**TASK TO COMPLETE**
Could you filter the records below down to the lines that include the word "disponibles"?

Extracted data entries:
=== Section Start ===

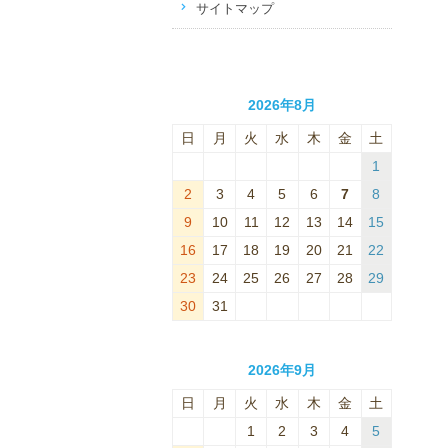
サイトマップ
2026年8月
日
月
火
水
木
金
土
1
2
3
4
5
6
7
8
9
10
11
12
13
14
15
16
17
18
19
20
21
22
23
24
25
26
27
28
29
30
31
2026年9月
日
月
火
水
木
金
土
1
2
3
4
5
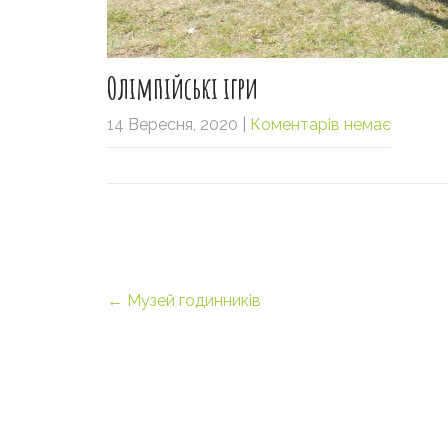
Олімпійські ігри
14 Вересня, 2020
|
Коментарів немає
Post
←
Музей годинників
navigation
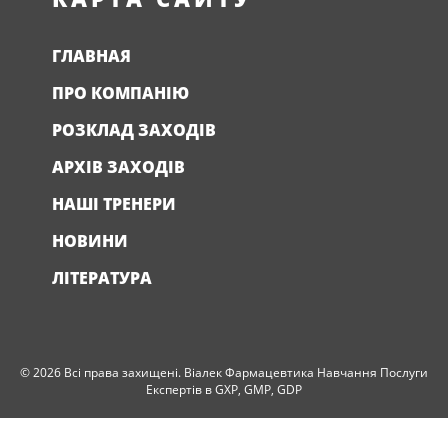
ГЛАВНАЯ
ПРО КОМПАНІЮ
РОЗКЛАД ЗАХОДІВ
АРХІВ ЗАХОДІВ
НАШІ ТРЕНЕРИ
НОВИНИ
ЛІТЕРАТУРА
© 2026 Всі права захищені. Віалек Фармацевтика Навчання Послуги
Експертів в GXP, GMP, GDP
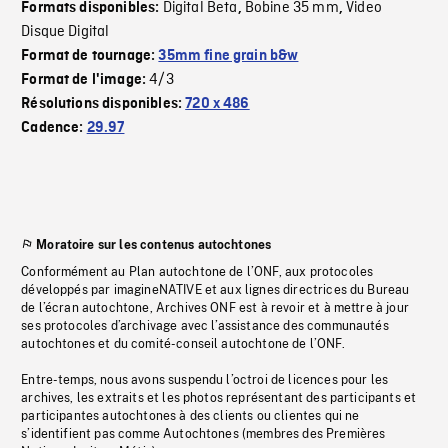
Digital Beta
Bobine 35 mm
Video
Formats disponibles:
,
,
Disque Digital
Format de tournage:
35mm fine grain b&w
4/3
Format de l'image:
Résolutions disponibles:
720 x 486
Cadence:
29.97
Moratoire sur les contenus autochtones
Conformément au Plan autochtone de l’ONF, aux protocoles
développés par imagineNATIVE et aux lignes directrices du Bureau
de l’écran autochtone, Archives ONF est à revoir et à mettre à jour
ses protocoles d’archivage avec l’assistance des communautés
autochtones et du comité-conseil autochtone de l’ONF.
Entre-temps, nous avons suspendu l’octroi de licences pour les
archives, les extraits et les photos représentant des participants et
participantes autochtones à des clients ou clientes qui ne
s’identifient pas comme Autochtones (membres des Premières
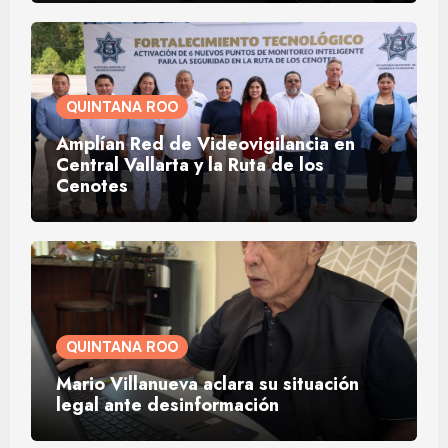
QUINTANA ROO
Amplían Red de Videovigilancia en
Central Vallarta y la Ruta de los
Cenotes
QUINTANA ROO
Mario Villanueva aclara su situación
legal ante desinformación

=== Section End ===

**EXERCISE RESULT**
Formats disponibles:
Résolutions disponibles:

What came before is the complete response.